Analysis Gotchas

When performing analysis on any data there are some mistakes that are easy to make and details that are easy to overlook. Do you know exactly what question you hope to answer? Is your sample representative of your population? Is your result "real"? How precisely can you state your conclusion?

This document is not about those traps. Instead, it is about quirks and pitfalls specific to Telemetry.

Intermittent issues

Sometimes, despite our efforts, there are problems with the ingestion of data or the faithful creation of datasets.

Ongoing issues of this kind are marked with the [data-quality] whiteboard tag in Bugzilla. See currently open issues.

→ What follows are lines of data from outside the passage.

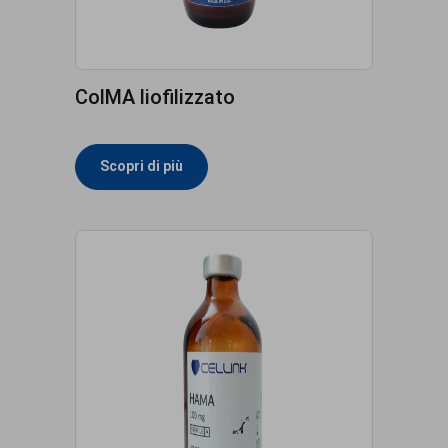
ColMA liofilizzato
Scopri di più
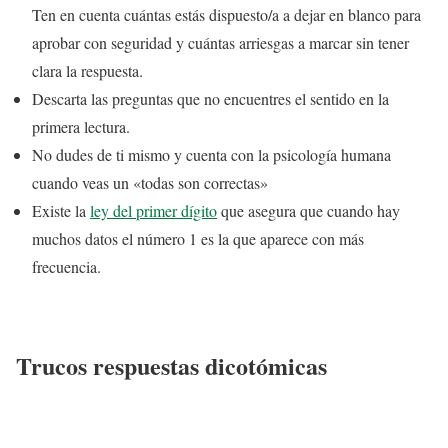
Ten en cuenta cuántas estás dispuesto/a a dejar en blanco para
aprobar con seguridad y cuántas arriesgas a marcar sin tener
clara la respuesta.
Descarta las preguntas que no encuentres el sentido en la
primera lectura.
No dudes de ti mismo y cuenta con la psicología humana
cuando veas un «todas son correctas»
Existe la
ley del primer dígito
que asegura que cuando hay
muchos datos el número 1 es la que aparece con más
frecuencia.
Trucos respuestas dicotómicas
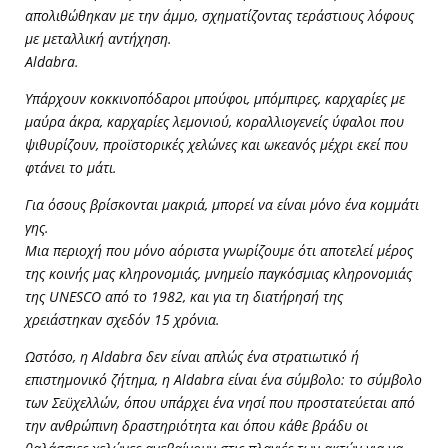
απολιθώθηκαν με την άμμο, σχηματίζοντας τεράστιους λόφους
με μεταλλική αντήχηση.
Aldabra.
Υπάρχουν κοκκινοπόδαροι μπούφοι, μπόμπιρες, καρχαρίες με
μαύρα άκρα, καρχαρίες λεμονιού, κοραλλιογενείς ύφαλοι που
ψιθυρίζουν, προϊστορικές χελώνες και ωκεανός μέχρι εκεί που
φτάνει το μάτι.
Για όσους βρίσκονται μακριά, μπορεί να είναι μόνο ένα κομμάτι
γης.
Μια περιοχή που μόνο αόριστα γνωρίζουμε ότι αποτελεί μέρος
της κοινής μας κληρονομιάς, μνημείο παγκόσμιας κληρονομιάς
της UNESCO από το 1982, και για τη διατήρησή της
χρειάστηκαν σχεδόν 15 χρόνια.
Ωστόσο, η Aldabra δεν είναι απλώς ένα στρατιωτικό ή
επιστημονικό ζήτημα, η Aldabra είναι ένα σύμβολο: το σύμβολο
των Σεϋχελλών, όπου υπάρχει ένα νησί που προστατεύεται από
την ανθρώπινη δραστηριότητα και όπου κάθε βράδυ οι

Especially severe problems with production data should be announced on our fx-data-dev mailing list (see getting help): please consider subscribing to it if you are a current or aspiring data practitioner.

Notable historic events

When looking at trends, it is helpful to be aware of events from the past that might impact comparisons with history. Here are a few to keep in mind:

  • December 4 2019 - AWS Ingestion Pipeline decommissioned. Specifically, the last ping relayed through the AWS machinery had a timestamp of 2019-12-04 22:04:45.912204 UTC.
  • October 29 2019 - Glean SDK Timing Distribution(s) are reporting buckets 1 nanosecond apart. This is due to a potential rounding bug in Glean SDK versions less than 19.0.0. See Bug 1591938.
  • October 23 2019 - Hot-fix shipped through add-ons that reset the Telemetry endpoint preference back to the default for a large number of users.
  • September 1 - October 18 2019 - BigQuery Ping tables are missing the X-PingSender-Version header information. This data is available before and after this time period.
  • May 4 - May 11 2019 - Telemetry source data deleted. No source data is available for this period and derived tables may have missing days or imputed values. Derived tables that depend on multiple days may have have affected dates beyond the deletion region.
  • January 31 2019 - Profile-per-install landed in mozilla-central and affects how new profiles are created. See discussion in bigquery-etl#212.
  • October 25 2018 - many client_ids on Firefox Android were reset to the same client_id. For more information see the blameless post-mortem document here or Bug 1501329.
  • November 2017 - Quantum Launch. There was a surge in new profiles and usage.
  • June 1 and 5, 2016 - Main Summary v4 data is missing for these two days.
  • March 2016 - Unified Telemetry launched.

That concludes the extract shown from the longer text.